Hey Vivian Paige, Guess What I Bought (and some thoughts)!

Yes, I bought that silly book “Conservatives Without Conscience” after a good and lengthy blog conversation about the book, liberals and conservatives, and progressives and neo-conservatives.

I have a longer post in response to Vivian’s question, but classical liberalism (my pet political philosophy to date) isn’t an old idea; in fact it’s the one political philosophy that used to be the uniquely American one before modern American liberalism and American conservativism swallowed it up during the 1950’s and 1960’s:

Classical liberalism is a political philosophy that supports individual rights as pre-existing the state, a government that exists to protect those moral rights, ensured by a constitution that protects individual autonomy from other individuals and governmental power, private property, and a laissez-faire economic policy. Many elements of this ideology developed in the 17th and 18th centuries. As such, it is often seen as being the natural ideology of the industrial revolution and its subsequent capitalist system. The early liberal figures that libertarians now describe as their fellow “classical liberals” rejected many foundational assumptions which dominated most earlier theories of government, such as the Divine Right of Kings, hereditary status, and established religion, and focuses on individual freedom, reason, justice and tolerance. Such thinkers and their ideas helped to inspire the American Revolution and French Revolution.

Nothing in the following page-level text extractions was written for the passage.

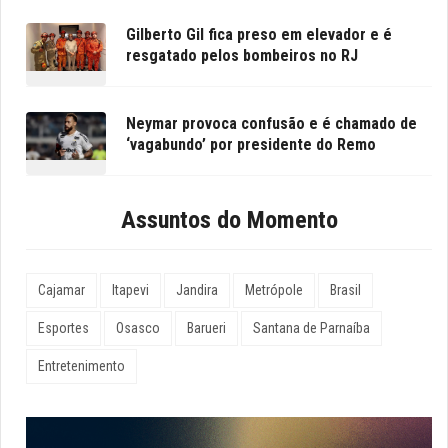
Gilberto Gil fica preso em elevador e é
resgatado pelos bombeiros no RJ
Neymar provoca confusão e é chamado de
‘vagabundo’ por presidente do Remo
Assuntos do Momento
Cajamar
Itapevi
Jandira
Metrópole
Brasil
Esportes
Osasco
Barueri
Santana de Parnaíba
Entretenimento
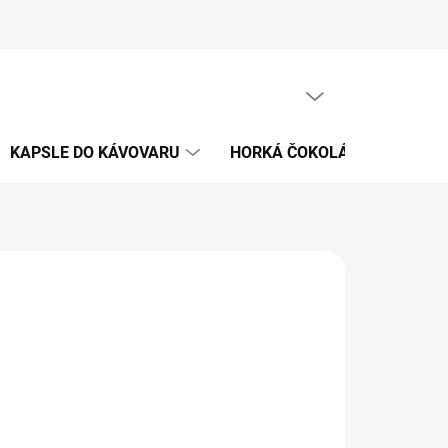
PRÁZDNÝ KOŠÍK
NÁKUPNÍ
KOŠÍK
KAPSLE DO KÁVOVARU
HORKÁ ČOKOLÁDA
KÁVO
Přidat do košíku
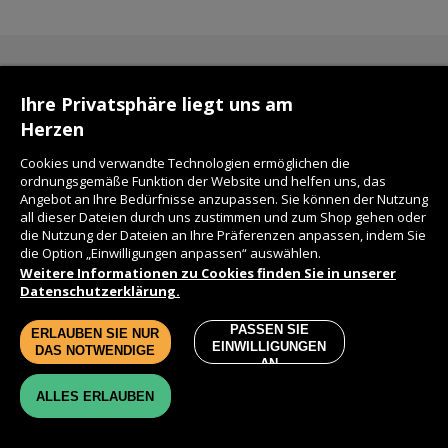
KONTAKT
Ihre Privatsphäre liegt uns am
Herzen
FAQ
Cookies und verwandte Technologien ermöglichen die
ordnungsgemäße Funktion der Website und helfen uns, das
Angebot an Ihre Bedürfnisse anzupassen. Sie können der Nutzung
LIEFERZEIT
all dieser Dateien durch uns zustimmen und zum Shop gehen oder
die Nutzung der Dateien an Ihre Präferenzen anpassen, indem Sie
die Option „Einwilligungen anpassen“ auswählen.
DATENSCHUTZ
Weitere Informationen zu Cookies finden Sie in unserer
Datenschutzerklärung.
WIE KAUFE ICH?
PASSEN SIE
ERLAUBEN SIE NUR
EINWILLIGUNGEN
DAS NOTWENDIGE
LIEFERKOSTEN
AN
ALLES ERLAUBEN
IMPRESSUM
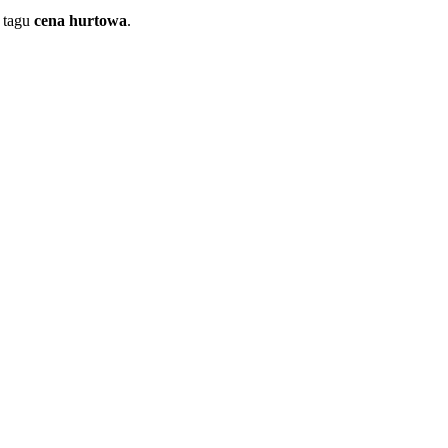
 tagu
cena hurtowa
.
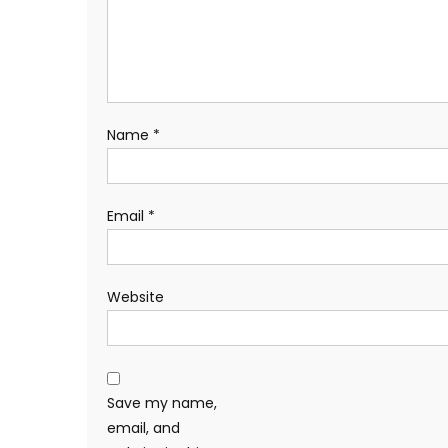
Name
*
Email
*
Website
Save my name,
email, and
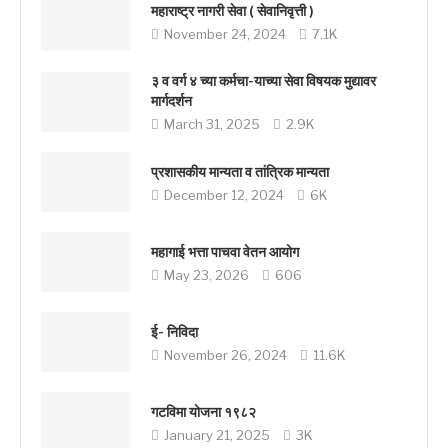
महाराष्ट्र नागरी सेवा ( सेवानिवृत्ती )
November 24, 2024
7.1K
३ व वर्ग ४ च्या कर्मचा-याच्या सेवा विषयक मुद्यावर
मार्गदर्शन
March 31, 2025
2.9K
प्रशासकीय मान्यता व तांत्रिक मान्यता
December 12, 2024
6K
महागाई भत्ता पाचवा वेतन आयोग
May 23, 2026
606
ई- निविदा
November 26, 2024
11.6K
गटविमा योजना १९८२
January 21, 2025
3K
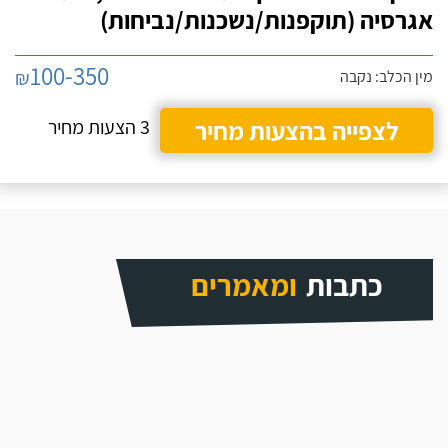
אגרסיה (תוקפנות/נשכנות/נביחות)
100-350
₪
מין הכלב: נקבה
לצפייה בהצעות מחיר
3 הצעות מחיר
כתבות
ומאמרים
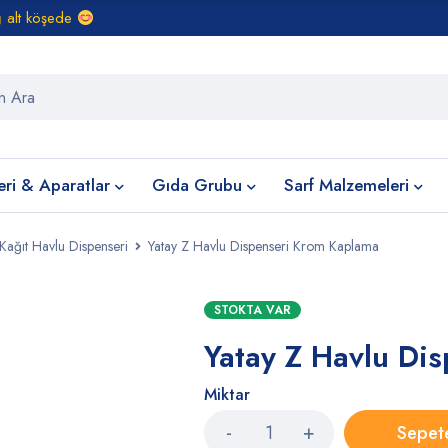
ğ alt köşede
eri & Aparatlar
Gıda Grubu
Sarf Malzemeleri
Kağıt Havlu Dispenseri
Yatay Z Havlu Dispenseri Krom Kaplama
STOKTA VAR
Yatay Z Havlu Di
Miktar
Sepet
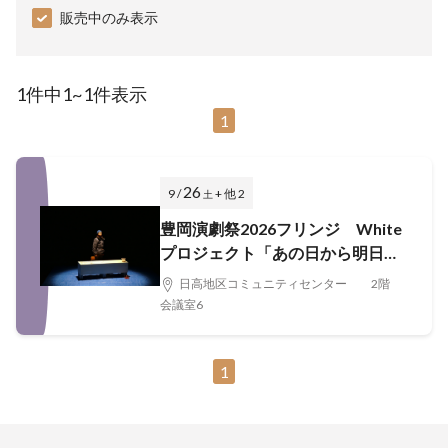
販売中のみ表示
1件中1~1件表示
1
26
9 /
+ 他 2
土
豊岡演劇祭2026フリンジ White
プロジェクト「あの日から明日
へ」
日高地区コミュニティセンター 2階
会議室6
1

One group of thinkers that are not listed in the Wikipedia article — and should be — are the Scholastics, notably Aquinas, John of Salisbury (who first ventured into the idea of natural law), Scotus, and the Spanish Jesuit scholastic thinkers of the 16th century of which Suarez is the most read.

Classical liberalism’s last foray into the public square as a movement was Barry Goldwater’s GOP nomination in 1964. Since then, conservatives took on the role of leadership (see Russell Kirk’s essays on conservativism for more information) and by 1976 were the pre-eminent political philosophy of the Republican Party.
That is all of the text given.